Mr Cook's comments come a day after Apple released a number of new products (Rafael Henrique/SOPA Images/REX/Shutterstock)

"Regulation will have a difficult time staying even with the progress on this because it’s moving so quickly.

"So, I think it’s incumbent on companies as well to regulate themselves."

In the face of massive strides taken in the field of Artificial Intelligence, senior figures in the burgeoning field have come together to warn of its dangers.

OpenAI CEO Sam Altman, DeepMind CEO Demis Hassabis, and Anthropic CEO Dario Amodei all signed the short statement from the Center for AI Safety.

Mr Cook took over at the helm of Apple after founder Steve Jobs died (AFP via Getty Images)

It read: "Mitigating the risk of extinction from AI should be a global priority alongside other societal-scale risks, such as pandemics and nuclear war."

A tech adviser to the UK Prime Minister Rishi Sunak warned AI systems would soon be powerful enough to “kill many humans”.

Matt Clifford, who is helping the prime minister set up the government’s AI taskforce, said policymakers should be prepared for threats such as cyberattacks or creation of bioweapons.
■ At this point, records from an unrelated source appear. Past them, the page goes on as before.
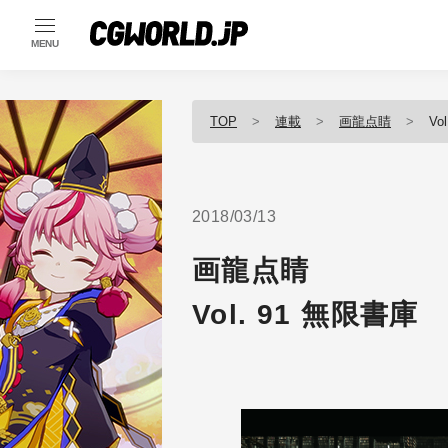
MENU
TOP
連載
画龍点睛
Vo
2018/03/13
画龍点睛
Vol. 91 無限書庫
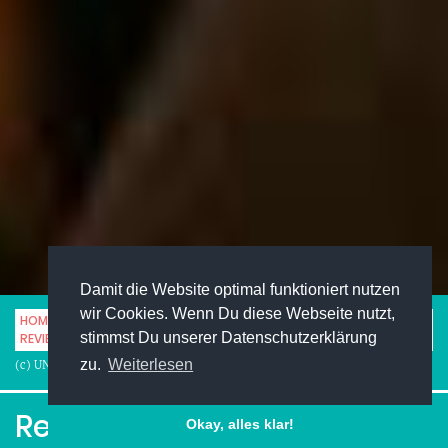
Damit die Website optimal funktioniert nutzen
wir Cookies. Wenn Du diese Webseite nutzt,
HOME
STUDENTENLEBEN
SERIEN & FILME
stimmst Du unserer Datenschutzerklärung
REVIEW2GO: WARCRAFT
zu.
Weiterlesen
(c) UNIMAG
Review2Go: Warcraft
Okay, alles klar!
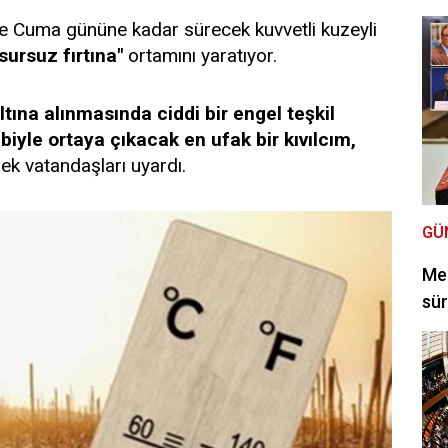
e Cuma gününe kadar sürecek kuvvetli kuzeyli
sursuz fırtına"
ortamını yaratıyor.
ltına alınmasında ciddi bir engel teşkil
biyle ortaya çıkacak en ufak bir kıvılcım,
ek vatandaşları uyardı.
GÜ
Mec
sür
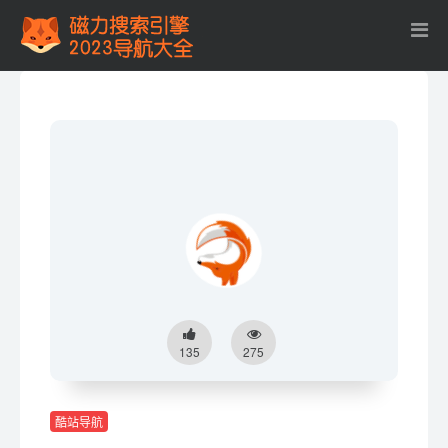
135
275
酷站导航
He warned of the need for mankind to find a way to control the expanding technology, telling TalkTV: "You can have really very dangerous threats to humans that could kill many humans, not all humans, simply from where we’d expect models to be in two years time.

“The kind of existential risk that I think the letter writers were talking about - what happens once we effectively create a new species, you know an intelligence that is greater than humans."

Mr Clifford, who chairs the government’s Advanced Research and Invention Agency (Aria), said that this “sounds like the plot of a movie” but was a real concern.

He added: “If we try and create artificial intelligence that is more intelligent than humans and we don’t know how to control it, then that’s going to create a potential for all sorts of risks now and in the future - it’s right that it should be very high on the policymakers’ agendas.”